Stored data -
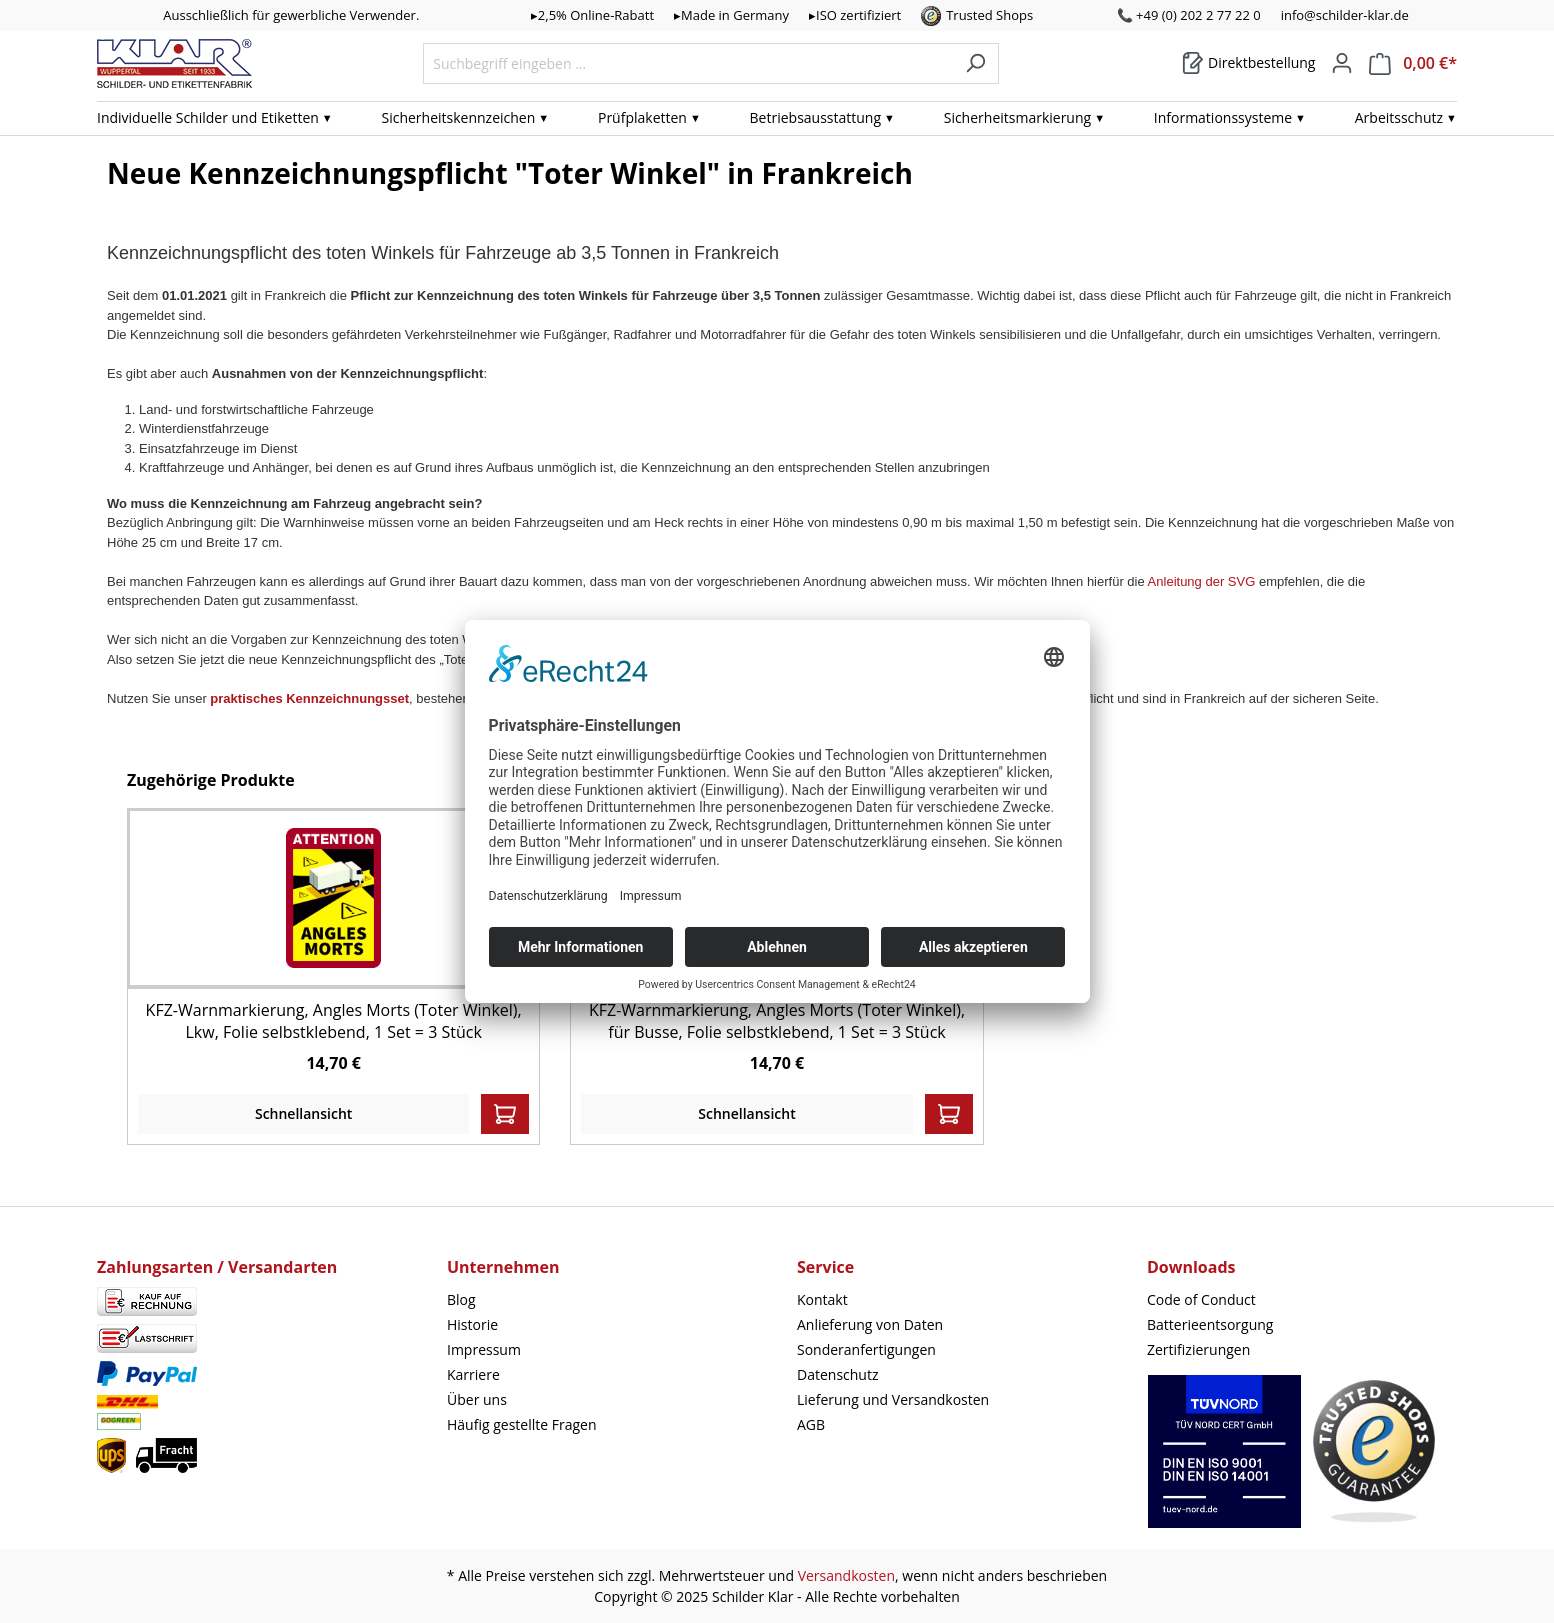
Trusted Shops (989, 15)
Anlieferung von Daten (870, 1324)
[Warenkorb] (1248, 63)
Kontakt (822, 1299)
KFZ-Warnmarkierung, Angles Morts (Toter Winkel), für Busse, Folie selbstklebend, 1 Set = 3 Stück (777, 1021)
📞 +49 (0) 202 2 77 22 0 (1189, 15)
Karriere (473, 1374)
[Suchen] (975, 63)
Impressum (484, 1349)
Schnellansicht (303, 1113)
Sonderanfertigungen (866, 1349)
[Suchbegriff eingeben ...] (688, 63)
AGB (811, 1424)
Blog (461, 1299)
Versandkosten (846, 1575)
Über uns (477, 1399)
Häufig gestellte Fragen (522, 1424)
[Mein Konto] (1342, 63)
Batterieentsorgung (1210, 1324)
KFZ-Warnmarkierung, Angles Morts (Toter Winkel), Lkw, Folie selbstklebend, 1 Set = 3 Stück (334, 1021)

PROBLEM TO WORK ON - Please show every line of the records that holds the word "Winkel".

EXERCISE ANSWER -
KFZ-Warnmarkierung, Angles Morts (Toter Winkel), für Busse, Folie selbstklebend, 1 Set = 3 Stück (777, 1021)
KFZ-Warnmarkierung, Angles Morts (Toter Winkel), Lkw, Folie selbstklebend, 1 Set = 3 Stück (334, 1021)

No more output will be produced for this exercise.